Note further that for you lawyers unwilling or incompetent to write your own quiet title complaint or foreclosure answer based on the mortgage examination report, Mortgage Attack can get the work done for you for far less than the price of your service.
Why won't your attorney make the below statements correctly ?
_ ATTORNEY ATTESTATION TO CLIENT
I, the undersigned Attorney, hereby attest as follows, without any duress or mental reservation:
- I (am / am not) currently licensed by the Florida Supreme Court as an attorney and counselor at law in Florida courts.
- I (am / am not) a member in good standing of the Florida Bar.
- I (do / do not) acknowledge my status as officer of the court and affirm my oath of admission to the Florida Bar, to wit: "I do solemnly swear: I will support the Constitution of the United States and the Constitution of the State of Florida; I will maintain the respect due to courts of justice and judicial officers; I will not counsel or maintain any suit or proceedings which shall appear to me to be unjust, nor any defense except such as I believe to be honestly debatable under the law of the land; I will employ for the purpose of maintaining the causes confided to me such means only as are consistent with truth and honor, and will never seek to mislead the judge or jury by any artifice or false statement of fact or law; I will maintain the confidence and preserve inviolate the secrets of my clients, and will accept no compensation in connection with their business except from them or with their knowledge and approval; I will abstain from all offensive personality and advance no fact prejudicial to the honor or reputation of a party or witness, unless required by the justice of the cause with which I am charged; I will never reject, from any consideration personal to myself, the cause of the defenseless or oppressed, or delay anyone's cause for lucre or malice. So help me God."
- I (am / am not) protected by surety bond / malpractice insurance $____________. (Carrier info attached)
- I (shall / shall not) accept ______________________________ ("Client") as my law client in exchange for fee, in accordance with separate agreement which shall not supersede any provisions of this Attestation.
- I (shall / shall not) in my relationships with Client, the Courts and its officers, abide by my oath above by giving my first loyalty, without compromise, to Client and to securing Client's constitutionally guaranteed rights.
- (shall / shall not) in the tasks for which Client has retained me fulfill my promises to Client, be punctual, answer Client's questions truthfully, aggressively advocate Client's cause, defend Client's rights guaranteed by the relevant Constitutions and laws pursuant thereto, bill fairly and only for actual services rendered, treat retainers as advance pay for services, and ensure that my employees and subcontractors fully support me in that effort.
- I (shall / shall not) refund Client's fees for any portion of work for which Client hired me that I fail to perform substantially with high quality, diligence, and integrity.

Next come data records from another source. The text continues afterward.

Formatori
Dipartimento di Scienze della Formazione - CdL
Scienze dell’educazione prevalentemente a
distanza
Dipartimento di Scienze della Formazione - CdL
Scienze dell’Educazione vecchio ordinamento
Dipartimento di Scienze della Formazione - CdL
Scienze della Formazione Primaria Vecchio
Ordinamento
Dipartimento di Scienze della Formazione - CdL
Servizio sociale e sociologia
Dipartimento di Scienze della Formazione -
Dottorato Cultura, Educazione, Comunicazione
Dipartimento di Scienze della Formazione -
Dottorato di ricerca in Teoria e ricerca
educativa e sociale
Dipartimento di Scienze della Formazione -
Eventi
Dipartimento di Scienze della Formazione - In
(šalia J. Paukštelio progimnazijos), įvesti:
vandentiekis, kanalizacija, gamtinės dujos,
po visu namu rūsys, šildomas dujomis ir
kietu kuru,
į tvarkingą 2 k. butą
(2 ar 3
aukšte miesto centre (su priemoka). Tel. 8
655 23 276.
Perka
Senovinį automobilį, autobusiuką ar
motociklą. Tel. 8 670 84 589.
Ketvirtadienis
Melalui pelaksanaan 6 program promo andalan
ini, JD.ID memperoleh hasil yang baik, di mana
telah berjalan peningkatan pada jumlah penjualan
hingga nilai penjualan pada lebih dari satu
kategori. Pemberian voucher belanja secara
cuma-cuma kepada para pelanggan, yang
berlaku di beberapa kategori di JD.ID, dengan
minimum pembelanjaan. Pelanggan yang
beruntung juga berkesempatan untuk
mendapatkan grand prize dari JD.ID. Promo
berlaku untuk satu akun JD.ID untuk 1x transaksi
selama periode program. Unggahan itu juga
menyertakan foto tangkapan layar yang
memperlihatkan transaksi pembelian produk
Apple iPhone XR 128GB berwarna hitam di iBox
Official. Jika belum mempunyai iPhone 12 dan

- I (shall / shall not) hand over to Client upon Client's request, and retain none of: all originals, copies, and derivatives of information provided to me by Client, other than items of public record, and all unused retainer money.
- This attestation (does / does not) supersede all contrary assertions except by specific written reference to one or more provisions herein, acknowledged in writing by Client.
- I have worked _____________ cases like Client's case and won ___________ (__________%) of them.